The Post PC era as explained by developer events

The World-Wide Developer Conference is an event for developers. It is not a trade show and it is not a consumer show or an enterprise show for salespeople. Except for the keynote, all events are subject to Non-disclosure Agreements so it’s not even an event whose proceedings can be discussed openly.

It’s also expensive. Registration is at least $1,500. Attendants are there to learn and ask detailed questions about development. It’s not for deal making. People not familiar with development would not be well served by the event. Registrations are therefore somewhat limited to about 5000.

After the iPhone SDK was launched, the WWDC took on a new dimension. It became a mobile development event. As a result, 2008 was the first year when WWDC sold out. Attendance tripled over the Mac-only event the previous year.

Every year since, not only has WWDC sold out but it has sold out quicker every time. The following chart shows the days it took to sell out WWDC. I also added Google I/O data for comparison.

In the era of the iPhone, the limited resource of attendant seats has always been exhausted at accelerated rates: from 60 days in 2008 to 0.5 days in 2011. A similar pattern emerged for the Android event.

What should be noted is that these events are focused on post-PC development[1][2]. Clearly the increased interest among developers is for the mobile side of the business.

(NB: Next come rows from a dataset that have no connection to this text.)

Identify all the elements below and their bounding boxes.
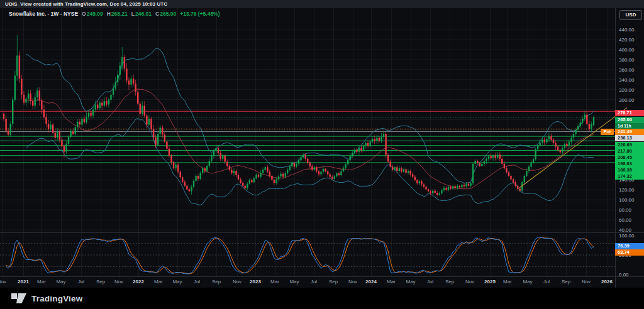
price-level-label[interactable]: 236.13 bbox=[615, 135, 644, 141]
time-axis-month-label: Sep bbox=[212, 276, 221, 288]
time-axis-month-label: Jul bbox=[427, 276, 433, 288]
price-level-value: 198.63 bbox=[618, 161, 644, 167]
time-axis-month-label: Mar bbox=[387, 276, 396, 288]
price-tick-label: 300.00 bbox=[619, 97, 634, 102]
indicator-value: 76.39 bbox=[618, 243, 644, 249]
time-axis-month-label: May bbox=[172, 276, 182, 288]
price-level-value: 174.32 bbox=[618, 173, 644, 180]
ohlc-high: H268.21 bbox=[107, 11, 128, 17]
price-level-value: 217.80 bbox=[618, 148, 644, 154]
indicator-value-label: 63.74 bbox=[615, 249, 644, 256]
time-axis-month-label: Jul bbox=[311, 276, 317, 288]
indicator-value-label: 76.39 bbox=[615, 243, 644, 249]
attribution-banner: UDIS_View created with TradingView.com, … bbox=[0, 0, 644, 8]
ohlc-close: C265.00 bbox=[155, 11, 176, 17]
time-axis-month-label: Mar bbox=[270, 276, 279, 288]
time-axis-month-label: Mar bbox=[503, 276, 512, 288]
price-level-label[interactable]: 217.80 bbox=[615, 148, 644, 154]
time-axis-month-label: Sep bbox=[96, 276, 105, 288]
price-tick-label: 40.00 bbox=[619, 227, 631, 233]
time-axis-month-label: Jul bbox=[543, 276, 550, 288]
price-level-label[interactable]: 174.32 bbox=[615, 173, 644, 180]
time-axis-month-label: Jul bbox=[194, 276, 200, 288]
time-axis-year-label: 2021 bbox=[18, 276, 29, 288]
price-tick-label: 360.00 bbox=[619, 67, 634, 72]
time-axis-month-label: Jul bbox=[78, 276, 84, 288]
bar-close-countdown: 1d 11h bbox=[615, 123, 644, 129]
price-level-label[interactable]: 208.45 bbox=[615, 154, 644, 161]
indicator-tick-label: 0.00 bbox=[619, 272, 629, 278]
tradingview-wordmark[interactable]: TradingView bbox=[31, 294, 82, 303]
time-axis[interactable]: Nov2021MarMayJulSepNov2022MarMayJulSepNo… bbox=[0, 276, 615, 288]
time-axis-month-label: Nov bbox=[348, 276, 357, 288]
price-level-label[interactable]: 226.69 bbox=[615, 142, 644, 148]
change-readout: +13.76 (+5.48%) bbox=[180, 11, 219, 17]
tradingview-chart-screenshot: UDIS_View created with TradingView.com, … bbox=[0, 0, 644, 309]
price-tick-label: 120.00 bbox=[619, 187, 634, 193]
price-tick-label: 340.00 bbox=[619, 77, 634, 82]
time-axis-month-label: Nov bbox=[233, 276, 242, 288]
tradingview-logo-icon[interactable] bbox=[11, 292, 27, 305]
price-level-value: 276.71 bbox=[618, 110, 644, 116]
price-tick-label: 100.00 bbox=[619, 197, 634, 203]
price-tick-label: 420.00 bbox=[619, 36, 634, 42]
price-level-value: 241.49 bbox=[618, 129, 644, 135]
price-level-label[interactable]: 188.35 bbox=[615, 167, 644, 173]
time-axis-year-label: 2024 bbox=[365, 276, 377, 288]
price-tick-label: 320.00 bbox=[619, 87, 634, 92]
time-axis-year-label: 2022 bbox=[133, 276, 144, 288]
time-axis-month-label: May bbox=[523, 276, 532, 288]
price-tick-label: 440.00 bbox=[619, 27, 634, 33]
time-axis-month-label: Sep bbox=[562, 276, 570, 288]
time-axis-month-label: May bbox=[289, 276, 299, 288]
time-axis-month-label: Sep bbox=[445, 276, 454, 288]
time-axis-month-label: May bbox=[406, 276, 415, 288]
price-level-value: 208.45 bbox=[618, 154, 644, 161]
time-axis-year-label: 2023 bbox=[250, 276, 261, 288]
premarket-chip: Pre bbox=[601, 129, 614, 135]
time-axis-month-label: Nov bbox=[0, 276, 6, 288]
symbol-title[interactable]: Snowflake Inc. - 1W - NYSE bbox=[9, 11, 78, 17]
price-tick-label: 400.00 bbox=[619, 46, 634, 52]
time-axis-month-label: Mar bbox=[37, 276, 46, 288]
symbol-legend: Snowflake Inc. - 1W - NYSE O249.09 H268.… bbox=[9, 11, 220, 17]
chart-canvas[interactable] bbox=[0, 0, 644, 309]
time-axis-month-label: May bbox=[56, 276, 65, 288]
time-axis-month-label: Nov bbox=[465, 276, 474, 288]
price-level-value: 226.69 bbox=[618, 142, 644, 148]
time-axis-month-label: Nov bbox=[114, 276, 123, 288]
footer-bar: TradingView bbox=[0, 288, 644, 309]
price-level-label[interactable]: 276.71 bbox=[615, 110, 644, 116]
price-level-label[interactable]: 265.001d 11h bbox=[615, 117, 644, 129]
price-level-value: 236.13 bbox=[618, 135, 644, 141]
ohlc-open: O249.09 bbox=[82, 11, 103, 17]
time-axis-month-label: Nov bbox=[582, 276, 591, 288]
price-tick-label: 80.00 bbox=[619, 207, 631, 213]
time-axis-month-label: Mar bbox=[154, 276, 163, 288]
price-scale[interactable]: 440.00420.00400.00380.00360.00340.00320.… bbox=[615, 8, 644, 276]
price-level-label[interactable]: 241.49 bbox=[615, 129, 644, 135]
price-level-value: 265.00 bbox=[618, 117, 644, 123]
price-level-label[interactable]: 198.63 bbox=[615, 161, 644, 167]
price-level-value: 188.35 bbox=[618, 167, 644, 173]
time-axis-year-label: 2025 bbox=[484, 276, 496, 288]
ohlc-low: L246.01 bbox=[131, 11, 152, 17]
price-tick-label: 60.00 bbox=[619, 217, 631, 223]
indicator-tick-label: 100.00 bbox=[619, 233, 634, 239]
indicator-value: 63.74 bbox=[618, 249, 644, 256]
time-axis-month-label: Sep bbox=[329, 276, 338, 288]
chart-background bbox=[0, 8, 644, 288]
time-axis-year-label: 2026 bbox=[601, 276, 613, 288]
price-tick-label: 380.00 bbox=[619, 57, 634, 62]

Developers certainly seem to sense the way the wind is blowing. They are, as humans, prone to over-confidence but they are also often accused of being hard to please. The most common lament among new platform builders is “How do we attract developers?”  The platforms showcased here had no trouble attracting developers in the tens of thousands three years after being launched.

The Post-PC era is evident in all kinds of data. This set (developer attendance to mobile development) is particularly stark. It’s a proxy for investment and IT interest. There is a non-linear nature to this growth and history shows that non-linearity leads to unpredictable or unforeseeable change.


  1. WWDC still has Mac OS X tracks but that track was there pre-2008 and did not sell out the event.
  2. Microsoft hosts several developer events (PDC, MIX, and Tech·Ed) some of which also sell out, but they have a far wider focus.